Dom Phillips, a regular contributor to the Guardian newspaper in Brazil, was last seen in the Javari region, Amazonas state at the weekend.
He was travelling the area with Bruno Pereira while researching a book. The two had received threats days before, say indigenous groups.
Mr Phillips’ family say “every second counts” in the hunt for him.
Federal police and navy are searching for the two in the remote region.
Two fishermen were arrested in connection with the men’s disappearance on Monday evening, Brazilian newspaper O Globo reports. They have since been released.
Mr Phillips, 57, has written extensively on the Amazon and has lived in Brazil for over a decade.
Mr Pereira, who is currently on leave from his post with the government’s indigenous affairs agency Funai, is an expert on isolated tribes in the Amazon.
The two had been in the district for about a week and had travelled by boat to Jaburu lake on Friday.
They were then expected to return to Atalaia do Norte city on Sunday afternoon, according to two indigenous groups.
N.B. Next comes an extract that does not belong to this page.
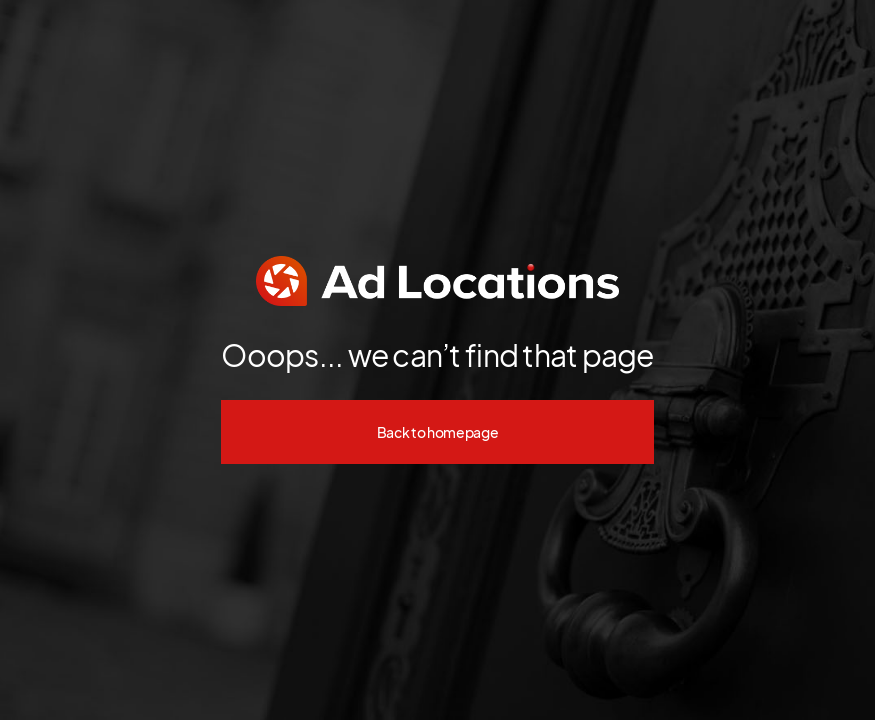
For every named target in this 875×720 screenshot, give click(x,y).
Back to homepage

But the pair never arrived.
The men’s families have expressed their alarm since the two went missing.
“Please answer the urgency of the moment with urgent actions,” Mr Phillips’ wife Alessandra Sampaio said in a statement.
“In the forest every second counts, every second could be the difference between life and death,” she added.
Former Brazilian President Luiz Inacio Lula da Silva tweeted: “Phillips interviewed me for the Guardian in 2017. I hope they are fine, safe and will be found quickly.”
The Guardian said it was “very concerned” about Mr Phillips and was “urgently seeking information about Mr Phillips’ whereabouts and condition.”
The north-western Javari region – home to over 20 indigenous groups – has been hit by violence in recent years with a rise in illegal mining, fishing and hunting.
The government’s indigenous affairs agency, Funai, which has a base in the region, has also been attacked several times there in recent years.